** What this task involves **
Retype exactly what appears below from the line containing "Najnowsze komentarze" down to the line containing "شد از نيروهای ايلی خود استفاده کند.", keeping both end lines. Do not include pictures.

** Task material **
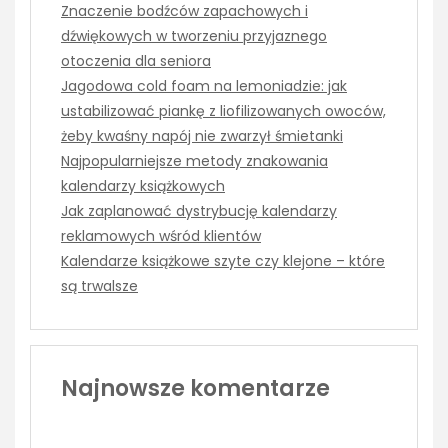
Znaczenie bodźców zapachowych i
dźwiękowych w tworzeniu przyjaznego
otoczenia dla seniora
Jagodowa cold foam na lemoniadzie: jak
ustabilizować piankę z liofilizowanych owoców,
żeby kwaśny napój nie zwarzył śmietanki
Najpopularniejsze metody znakowania
kalendarzy książkowych
Jak zaplanować dystrybucję kalendarzy
reklamowych wśród klientów
Kalendarze książkowe szyte czy klejone – które
są trwalsze
Najnowsze komentarze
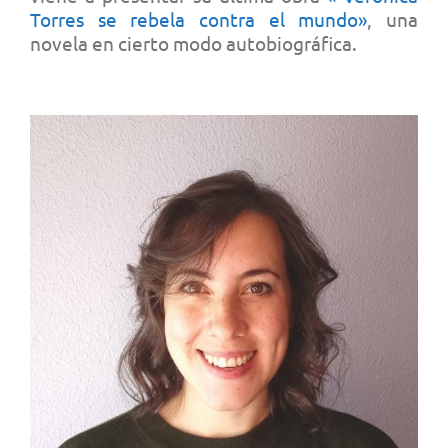
Torres se rebela contra el mundo»
, una
novela en cierto modo autobiográfica.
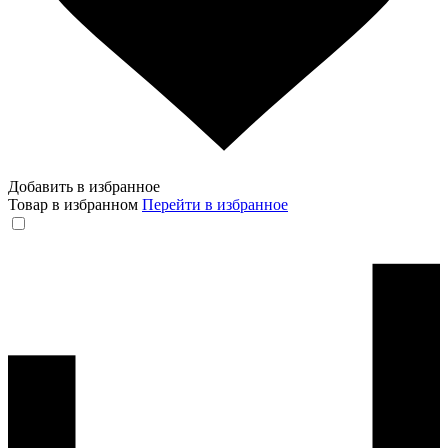
Добавить в избранное
Товар в избранном
Перейти в избранное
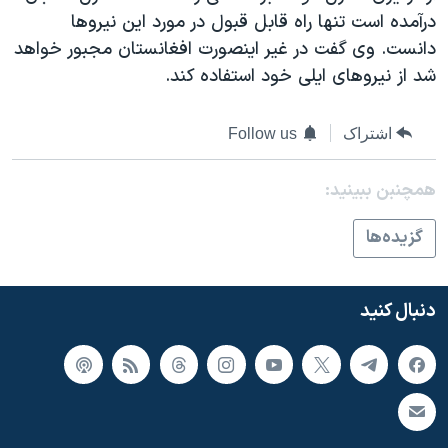
اسرائیل در جنگ
درآمده است تنها راه قابل قبول در مورد اين نيروها
نرگس محمدی برنده جایزه نوبل صلح
دانست. وی گفت در غير اينصورت افغانستان مجبور خواهد
شد از نيروهای ايلی خود استفاده کند.
همایش محافظه‌کاران آمریکا «سی‌پک»
صفحه‌های ویژه
اشتراک
Follow us
سفر پرزیدنت ترامپ به چین
همچنبن ببینید:
گزيده‌ها
دنبال کنید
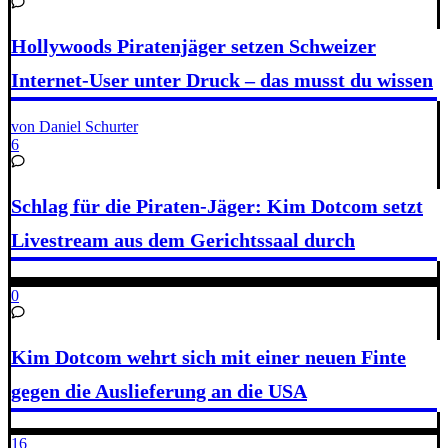
Hollywoods Piratenjäger setzen Schweizer
Internet-User unter Druck – das musst du wissen
von Daniel Schurter
6
Schlag für die Piraten-Jäger: Kim Dotcom setzt
Livestream aus dem Gerichtssaal durch
0
Kim Dotcom wehrt sich mit einer neuen Finte
gegen die Auslieferung an die USA
16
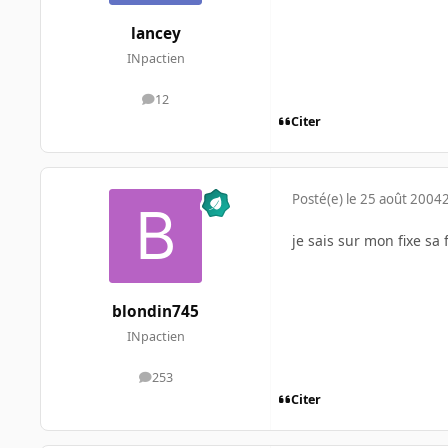
lancey
INpactien
12
messages
Citer
Posté(e)
le 25 août 2004
je sais sur mon fixe sa
blondin745
INpactien
253
messages
Citer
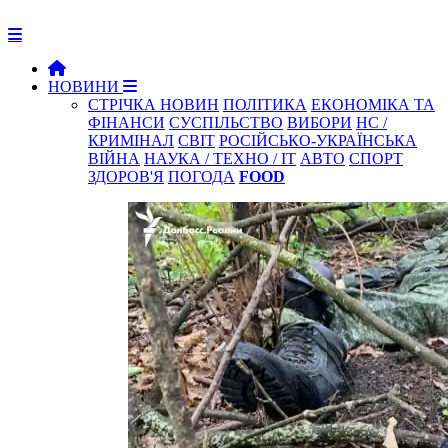
НОВИНИ
СТРІЧКА НОВИН
ПОЛІТИКА
ЕКОНОМІКА ТА
ФІНАНСИ
СУСПІЛЬСТВО
ВИБОРИ
НС /
КРИМІНАЛ
СВІТ
РОСІЙСЬКО-УКРАЇНСЬКА
ВІЙНА
НАУКА / ТЕХНО / IT
АВТО
СПОРТ
ЗДОРОВ'Я
ПОГОДА
FOOD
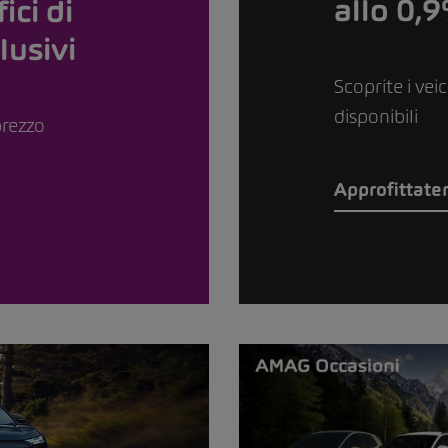
allo 0,
ici di
lusivi
Scoprite i vei
disponibili
prezzo
Approfittate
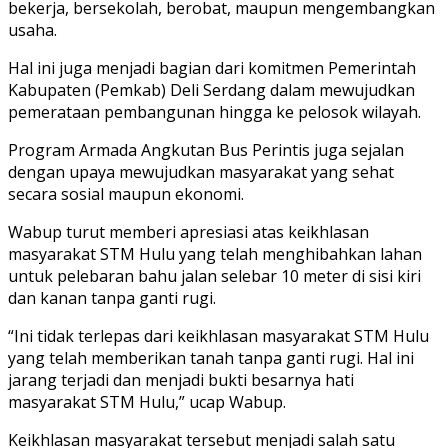
bekerja, bersekolah, berobat, maupun mengembangkan
usaha.
Hal ini juga menjadi bagian dari komitmen Pemerintah
Kabupaten (Pemkab) Deli Serdang dalam mewujudkan
pemerataan pembangunan hingga ke pelosok wilayah.
Program Armada Angkutan Bus Perintis juga sejalan
dengan upaya mewujudkan masyarakat yang sehat
secara sosial maupun ekonomi.
Wabup turut memberi apresiasi atas keikhlasan
masyarakat STM Hulu yang telah menghibahkan lahan
untuk pelebaran bahu jalan selebar 10 meter di sisi kiri
dan kanan tanpa ganti rugi.
“Ini tidak terlepas dari keikhlasan masyarakat STM Hulu
yang telah memberikan tanah tanpa ganti rugi. Hal ini
jarang terjadi dan menjadi bukti besarnya hati
masyarakat STM Hulu,” ucap Wabup.
Keikhlasan masyarakat tersebut menjadi salah satu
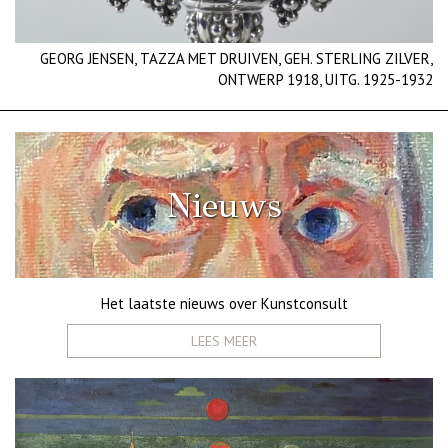
GEORG JENSEN, TAZZA MET DRUIVEN, GEH. STERLING ZILVER,
ONTWERP 1918, UITG. 1925-1932
Nieuws
Het laatste nieuws over Kunstconsult
LEES MEER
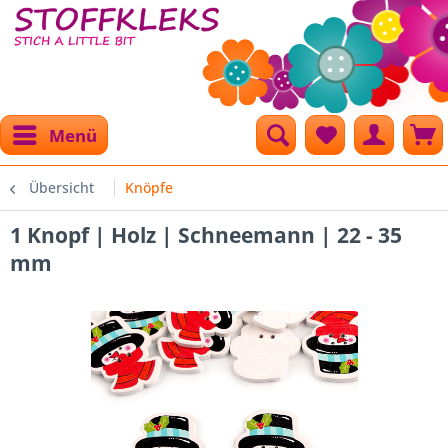
Menü
Übersicht
Knöpfe
1 Knopf | Holz | Schneemann | 22 - 35
mm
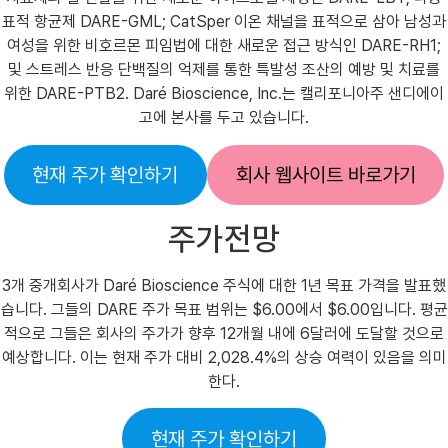
표적 항균제 DARE-GML; CatSper 이온 채널을 표적으로 삼아 남성과
여성을 위한 비호르몬 피임법에 대한 새로운 접근 방식인 DARE-RH1;
및 스트레스 반응 단백질의 억제를 통한 특발성 조산의 예방 및 치료를
위한 DARE-PTB2. Daré Bioscience, Inc.는 캘리포니아주 샌디에이
고에 본사를 두고 있습니다.
현재 주가 확인하기
회사 웹사이트 바로가기
주가전망
3개 중개회사가 Daré Bioscience 주식에 대한 1년 목표 가격을 발표했
습니다. 그들의 DARE 주가 목표 범위는 $6.00에서 $6.00입니다. 평균
적으로 그들은 회사의 주가가 향후 12개월 내에 6달러에 도달할 것으로
예상합니다. 이는 현재 주가 대비 2,028.4%의 상승 여력이 있음을 의미
한다.
현재 주가 확인하기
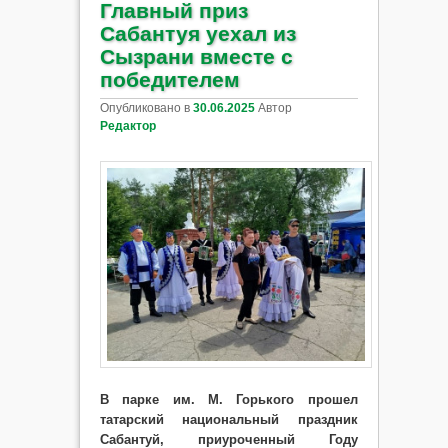
Главный приз
Сабантуя уехал из
Сызрани вместе с
победителем
Опубликовано в
30.06.2025
Автор
Редактор
В парке им. М. Горького прошел
татарский национальный праздник
Сабантуй, приуроченный Году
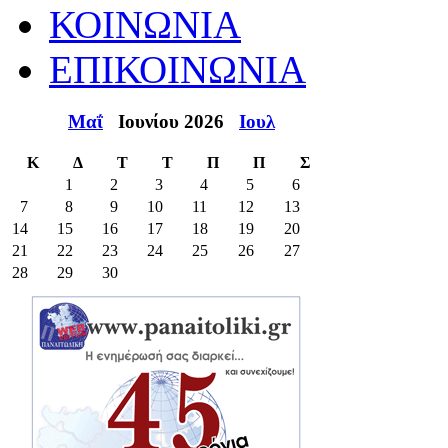
ΚΟΙΝΩΝΙΑ
ΕΠΙΚΟΙΝΩΝΙΑ
Μαΐ
Ιουνίου 2026
Ιουλ
Κ
Δ
Τ
Τ
Π
Π
Σ
1
2
3
4
5
6
7
8
9
10
11
12
13
14
15
16
17
18
19
20
21
22
23
24
25
26
27
28
29
30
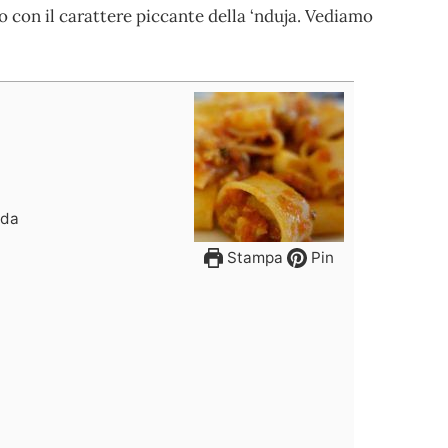
o con il carattere piccante della ‘nduja. Vediamo
uda
Stampa
Pin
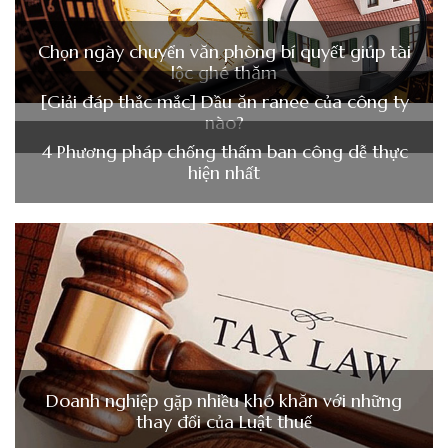
Chọn ngày chuyển văn phòng bí quyết giúp tài
lộc ghé thăm
[Giải đáp thắc mắc] Dầu ăn ranee của công ty
nào?
4 Phương pháp chống thấm ban công dễ thực
hiện nhất
Doanh nghiệp gặp nhiều khó khăn với những
thay đổi của Luật thuế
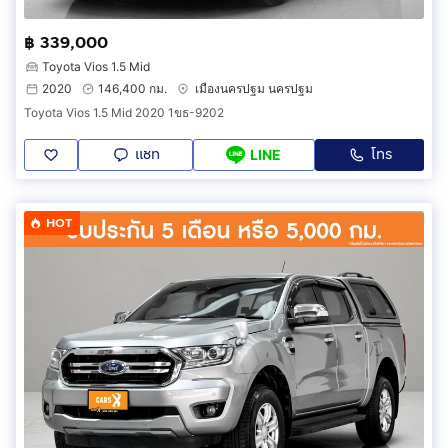
฿ 339,000
Toyota Vios 1.5 Mid
2020
146,400 กม.
เมืองนครปฐม นครปฐม
Toyota Vios 1.5 Mid 2020 1ขธ-9202
แชท
โทร
LINE
HOT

** Task solution **
Najnowsze komentarze
Torres se rebela contra el mundo»
, una
novela en cierto modo autobiográfica.
Добавить в избранное
Товар в избранном
Перейти в избранное
اسرائیل در جنگ
درآمده است تنها راه قابل قبول در مورد اين نيروها
نرگس محمدی برنده جایزه نوبل صلح
دانست. وی گفت در غير اينصورت افغانستان مجبور خواهد
شد از نيروهای ايلی خود استفاده کند.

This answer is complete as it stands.